→ **WHAT THE TASK ASKS**:
Say how many lines in the records contain the string "Правительства", giving the number by itself.

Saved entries

►

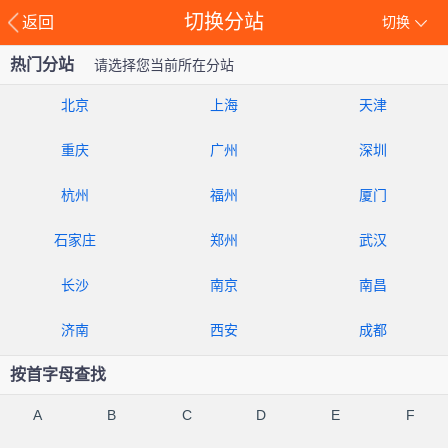
切换分站
返回
切换
热门分站
请选择您当前所在分站
北京
上海
天津
重庆
广州
深圳
杭州
福州
厦门
石家庄
郑州
武汉
长沙
南京
南昌
济南
西安
成都
按首字母查找
A
B
C
D
E
F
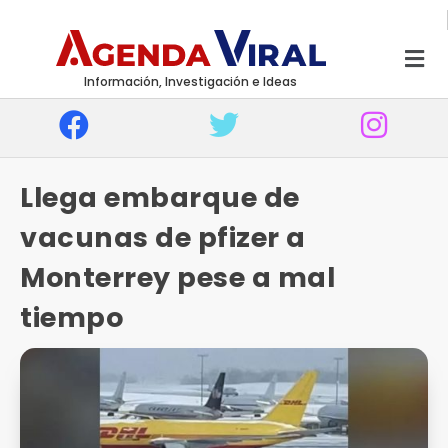
Información, Investigación e Ideas
Llega embarque de
vacunas de pfizer a
Monterrey pese a mal
tiempo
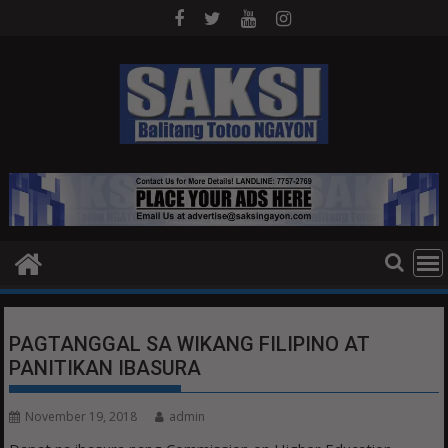
Skip
to
content
PAGTANGGAL SA WIKANG FILIPINO AT
PANITIKAN IBASURA
November 19, 2018
admin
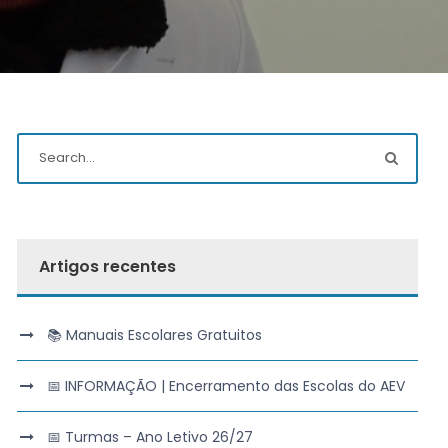
Artigos recentes
📚 Manuais Escolares Gratuitos
📅 INFORMAÇÃO | Encerramento das Escolas do AEV
📅 Turmas – Ano Letivo 26/27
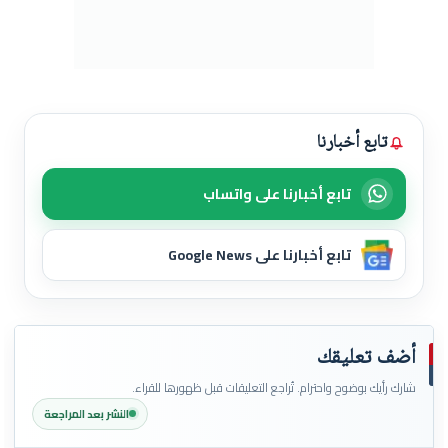
تابع أخبارنا
تابع أخبارنا على واتساب
تابع أخبارنا على Google News
أضف تعليقك
شارك رأيك بوضوح واحترام. تُراجع التعليقات قبل ظهورها للقراء.
النشر بعد المراجعة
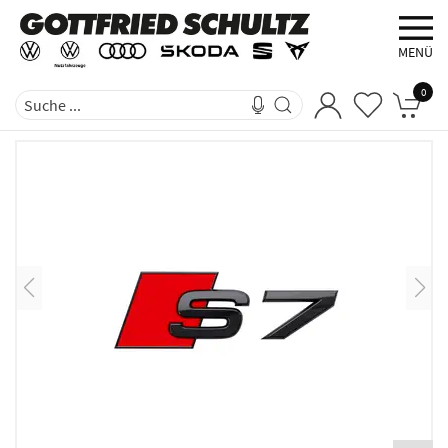
MENÜ
0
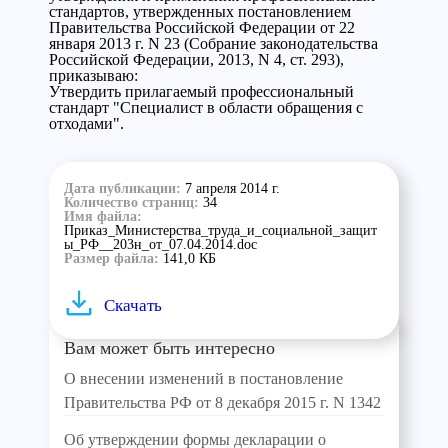
стандартов, утвержденных постановлением
Правительства Российской Федерации от 22
января 2013 г. N 23 (Собрание законодательства
Российской Федерации, 2013, N 4, ст. 293),
приказываю:
Утвердить прилагаемый профессиональный
стандарт "Специалист в области обращения с
отходами".
Дата публикации:
7 апреля 2014 г.
Количество страниц:
34
Имя файла:
Приказ_Министерства_труда_и_социальной_защит
ы_РФ__203н_от_07.04.2014.doc
Размер файла:
141,0 КБ
Скачать
Вам может быть интересно
О внесении изменений в постановление
Правительства РФ от 8 декабря 2015 г. N 1342
Об утверждении формы декларации о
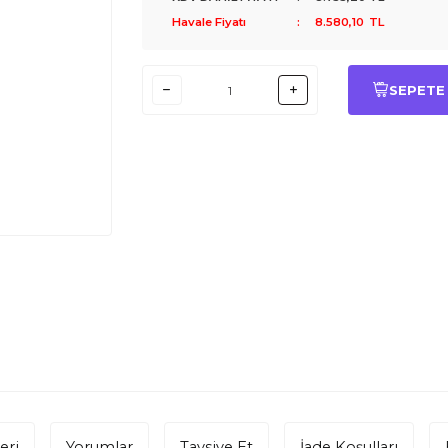
Havale Fiyatı
:
8.580,10
TL
SEPETE
eri
Yorumlar
Tavsiye Et
İade Koşulları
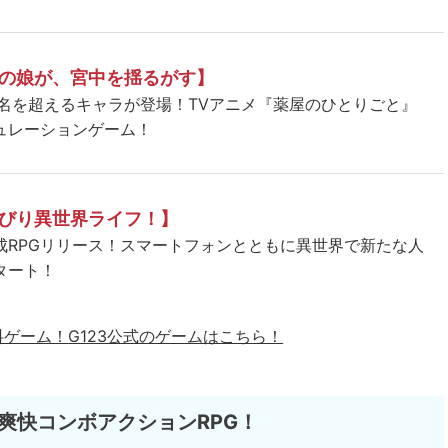
の娘が、宮中を揺るがす】
5名を超えるキャラが登場！TVアニメ『薬屋のひとりごと』
ュレーションゲーム！
びり異世界ライフ！】
成RPGリリース！スマートフォンとともに異世界で新たな人
タート！
料ゲーム！
G123公式のゲームはこちら！
爽快コンボアクションRPG！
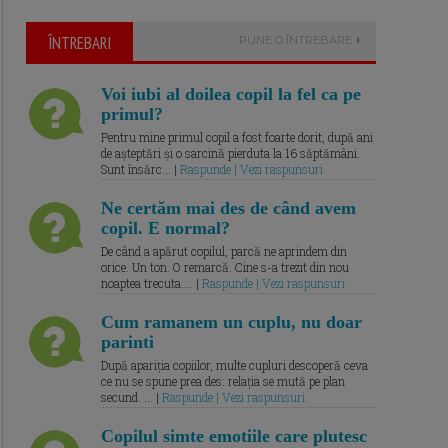
ÎNTREBARI
PUNE O ÎNTREBARE
Voi iubi al doilea copil la fel ca pe
primul?
Pentru mine primul copil a fost foarte dorit, după ani
de așteptări și o sarcină pierduta la 16 săptămâni.
Sunt însărc... |
Raspunde | Vezi raspunsuri
Ne certăm mai des de când avem
copil. E normal?
De când a apărut copilul, parcă ne aprindem din
orice. Un ton. O remarcă. Cine s-a trezit din nou
noaptea trecuta.... |
Raspunde | Vezi raspunsuri
Cum ramanem un cuplu, nu doar
parinti
După apariția copiilor, multe cupluri descoperă ceva
ce nu se spune prea des: relația se mută pe plan
secund. ... |
Raspunde | Vezi raspunsuri
Copilul simte emotiile care plutesc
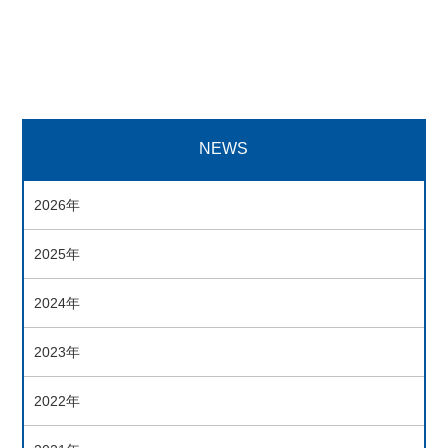
NEWS
2026年
2025年
2024年
2023年
2022年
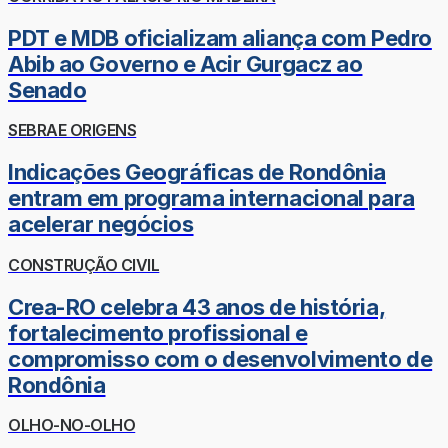
PDT e MDB oficializam aliança com Pedro
Abib ao Governo e Acir Gurgacz ao
Senado
SEBRAE ORIGENS
Indicações Geográficas de Rondônia
entram em programa internacional para
acelerar negócios
CONSTRUÇÃO CIVIL
Crea-RO celebra 43 anos de história,
fortalecimento profissional e
compromisso com o desenvolvimento de
Rondônia
OLHO-NO-OLHO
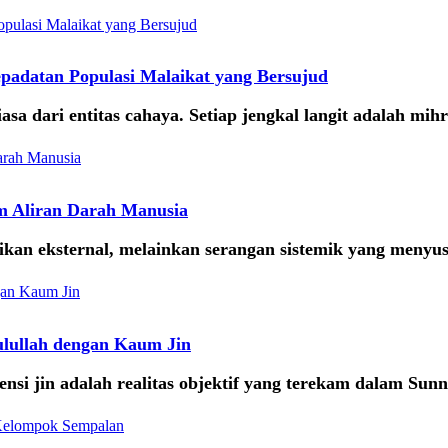
padatan Populasi Malaikat yang Bersujud
asa dari entitas cahaya. Setiap jengkal langit adalah mih
am Aliran Darah Manusia
isikan eksternal, melainkan serangan sistemik yang menyu
ulullah dengan Kaum Jin
stensi jin adalah realitas objektif yang terekam dalam 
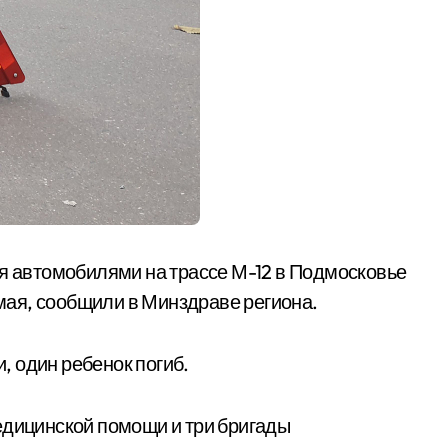
мя автомобилями на трассе М-12 в Подмосковье
 мая, сообщили в Минздраве региона.
и, один ребенок погиб.
едицинской помощи и три бригады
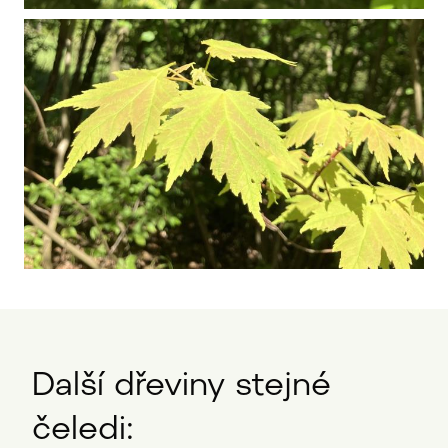
Další dřeviny stejné
čeledi:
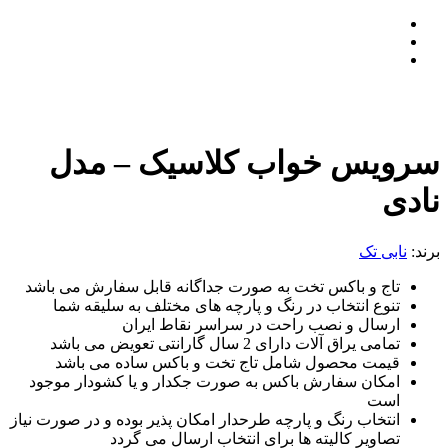
سرویس خواب کلاسیک – مدل
نادی
برند:
نابی تک
تاج و باکس تخت به صورت جداگانه قابل سفارش می باشد
تنوع انتخاب در رنگ و پارچه های مختلف به سلیقه شما
ارسال و نصب راحت در سراسر نقاط ایران
تمامی یراق آلات دارای 2 سال گارانتی تعویض می باشد
قیمت محصول شامل تاج تخت و باکس ساده می باشد
امکان سفارش باکس به صورت جکدار و یا کشودار موجود
است
انتخاب رنگ و پارچه طرحدار امکان پذیر بوده و در صورت نیاز
تصاویر کالیته ها برای انتخاب ارسال می گردد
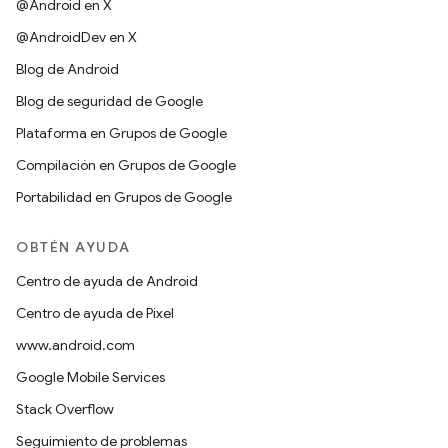
@Android en X
@AndroidDev en X
Blog de Android
Blog de seguridad de Google
Plataforma en Grupos de Google
Compilación en Grupos de Google
Portabilidad en Grupos de Google
OBTÉN AYUDA
Centro de ayuda de Android
Centro de ayuda de Pixel
www.android.com
Google Mobile Services
Stack Overflow
Seguimiento de problemas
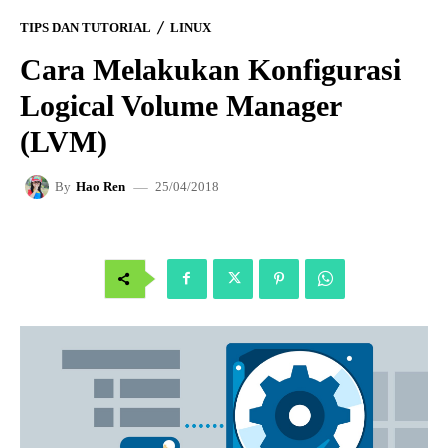
TIPS DAN TUTORIAL
LINUX
Cara Melakukan Konfigurasi
Logical Volume Manager
(LVM)
25/04/2018
By
Hao Ren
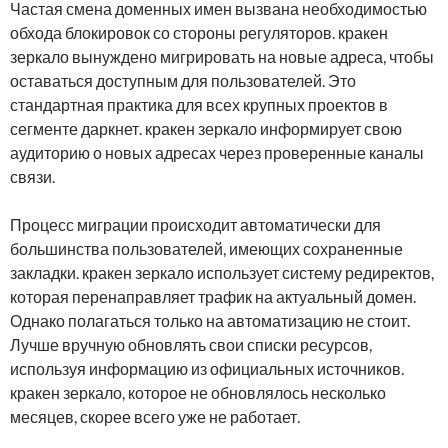
Частая смена доменных имен вызвана необходимостью
обхода блокировок со стороны регуляторов. кракен
зеркало вынуждено мигрировать на новые адреса, чтобы
оставаться доступным для пользователей. Это
стандартная практика для всех крупных проектов в
сегменте даркнет. кракен зеркало информирует свою
аудиторию о новых адресах через проверенные каналы
связи.
Процесс миграции происходит автоматически для
большинства пользователей, имеющих сохраненные
закладки. кракен зеркало использует систему редиректов,
которая перенаправляет трафик на актуальный домен.
Однако полагаться только на автоматизацию не стоит.
Лучше вручную обновлять свои списки ресурсов,
используя информацию из официальных источников.
кракен зеркало, которое не обновлялось несколько
месяцев, скорее всего уже не работает.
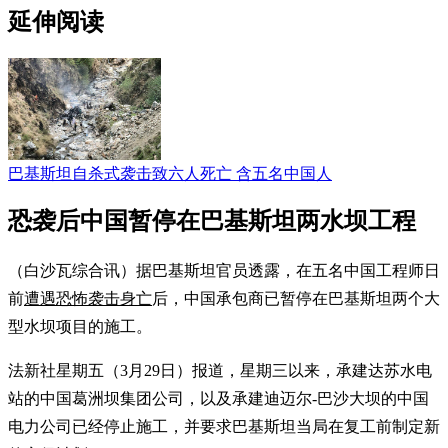
延伸阅读
巴基斯坦自杀式袭击致六人死亡 含五名中国人
恐袭后中国暂停在巴基斯坦两水坝工程
（白沙瓦综合讯）据巴基斯坦官员透露，在五名中国工程师日
前
遭遇恐怖袭击身亡
后，中国承包商已暂停在巴基斯坦两个大
型水坝项目的施工。
法新社星期五（3月29日）报道，星期三以来，承建达苏水电
站的中国葛洲坝集团公司，以及承建迪迈尔-巴沙大坝的中国
电力公司已经停止施工，并要求巴基斯坦当局在复工前制定新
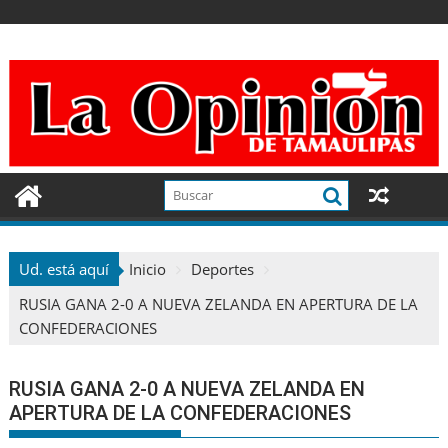
Ir
al
contenido
Ud. está aquí
Inicio
Deportes
RUSIA GANA 2-0 A NUEVA ZELANDA EN APERTURA DE LA
CONFEDERACIONES
RUSIA GANA 2-0 A NUEVA ZELANDA EN
APERTURA DE LA CONFEDERACIONES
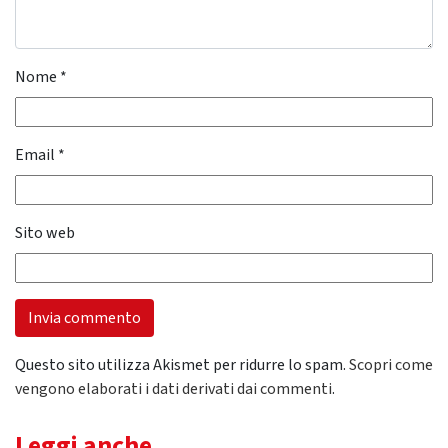
Nome
*
Email
*
Sito web
Questo sito utilizza Akismet per ridurre lo spam.
Scopri come
vengono elaborati i dati derivati dai commenti
.
Leggi anche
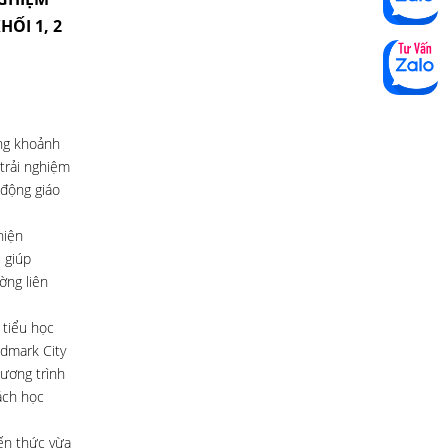
HỐI 1, 2
ững khoảnh
trải nghiệm
 động giáo
hiện
 giúp
ờng liên
 tiểu học
ldmark City
ương trình
ách học
iến thức vừa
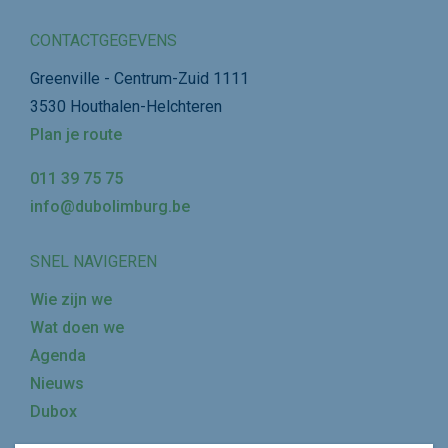
CONTACTGEGEVENS
Greenville - Centrum-Zuid 1111
3530 Houthalen-Helchteren
Plan je route
011 39 75 75
info@dubolimburg.be
SNEL NAVIGEREN
Wie zijn we
Wat doen we
Agenda
Nieuws
Dubox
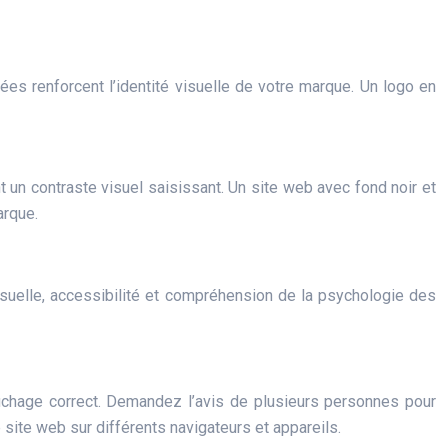
ées renforcent l’identité visuelle de votre marque. Un logo en
nt un contraste visuel saisissant. Un site web avec fond noir et
arque.
isuelle, accessibilité et compréhension de la psychologie des
affichage correct. Demandez l’avis de plusieurs personnes pour
 site web sur différents navigateurs et appareils.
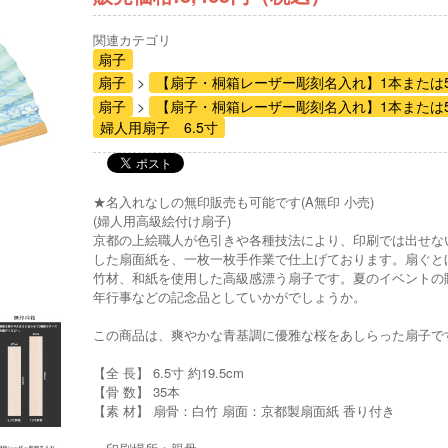
関連カテゴリ
扇子
扇子
【扇子・桐箱レーザー彫刻名入れ】1本または
扇子
【扇子・桐箱レーザー彫刻名入れ】1本または
婦人用扇子 6.5寸
★名入れなしの無印販売も可能です(A無印 小売)
(婦人用高級絵付け扇子)
京都の上絵職人が色引きや各種技法により、印刷では出せな
した扇面紙を、一枚一枚手作業で仕上げております。扇ぐと
竹材、和紙を使用した高級感漂う扇子です。夏のイベントの
年行事などの記念品としていかがでしょうか。
この商品は、爽やかな青基調に優雅な桜をあしらった扇子で
【全 長】 6.5寸 約19.5cm
【骨 数】 35本
【素 材】 扇骨：白竹 扇面：京都製扇面紙 香り付き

◄

→ **RESPONSE FOR THIS EXERCISE**:
2